I don’t think this is a bad thing.  A politics that has no space for mourning would be unbearably cheerful, and we have enough of that in the self-help section of airport bookshops.  Politics is about constructing social futures, for good or evil.  I think a transformative politics has to respond to the full range of social experience, not just a narrow band.  There are versions of progressive politics that leach out the emotion: a mechanical marxism is one, an obsession with measurable outcomes is another.

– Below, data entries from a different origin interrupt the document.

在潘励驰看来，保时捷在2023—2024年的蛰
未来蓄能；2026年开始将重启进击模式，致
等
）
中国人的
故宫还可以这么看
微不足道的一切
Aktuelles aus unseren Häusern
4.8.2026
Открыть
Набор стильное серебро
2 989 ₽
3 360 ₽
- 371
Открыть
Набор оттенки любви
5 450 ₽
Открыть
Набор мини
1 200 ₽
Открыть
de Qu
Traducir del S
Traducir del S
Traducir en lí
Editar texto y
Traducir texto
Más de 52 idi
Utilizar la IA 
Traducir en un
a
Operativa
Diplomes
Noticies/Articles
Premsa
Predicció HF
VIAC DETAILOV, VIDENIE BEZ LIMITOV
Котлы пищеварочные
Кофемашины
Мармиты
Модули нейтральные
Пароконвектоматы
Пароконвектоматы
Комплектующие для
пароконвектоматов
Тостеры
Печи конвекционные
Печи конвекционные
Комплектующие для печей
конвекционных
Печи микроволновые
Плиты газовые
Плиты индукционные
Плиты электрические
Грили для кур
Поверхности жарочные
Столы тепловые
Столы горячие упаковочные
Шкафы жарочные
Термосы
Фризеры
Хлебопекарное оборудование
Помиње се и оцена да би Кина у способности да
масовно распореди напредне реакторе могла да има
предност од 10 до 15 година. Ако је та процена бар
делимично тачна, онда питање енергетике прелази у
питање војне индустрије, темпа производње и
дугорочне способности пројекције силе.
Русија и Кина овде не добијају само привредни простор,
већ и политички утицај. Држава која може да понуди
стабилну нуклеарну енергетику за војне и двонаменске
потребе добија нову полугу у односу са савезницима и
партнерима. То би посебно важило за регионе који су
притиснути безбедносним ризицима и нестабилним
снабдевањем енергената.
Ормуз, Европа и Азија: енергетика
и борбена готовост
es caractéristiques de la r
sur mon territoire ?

The difficult side is that a transformative politics has to grapple with the destructive as well as constructive possibilities in human life.  Politics has to do this at a collective level, as intimate relations, and therapy, do at a personal level.  That means engaging with the emotions that destruction produces.  There’s a book by W. G. Sebald, On the Natural History of Destruction, which I’ve thought about a lot; it reflects on the mass bombing of World War II Germany, and pulls no punches about the effects.  Well worth a read; not for the faint-hearted.

The Plaza de Mayo, it turned out, was not a good place to explore these thoughts, even on a Sunday morning.  It’s now a tourist hub, with buses of sightseers, a souvenir market, a museum.  There is a political demonstration there, but it’s not about the disappeared.  It’s a camp set up by veterans of the Malvinas war, with belligerent banners against the English, and declarations of patriotism.  “Patria o muerte”, one of the slogans said, Fatherland or Death.  Thirty-five years ago, Argentina got both.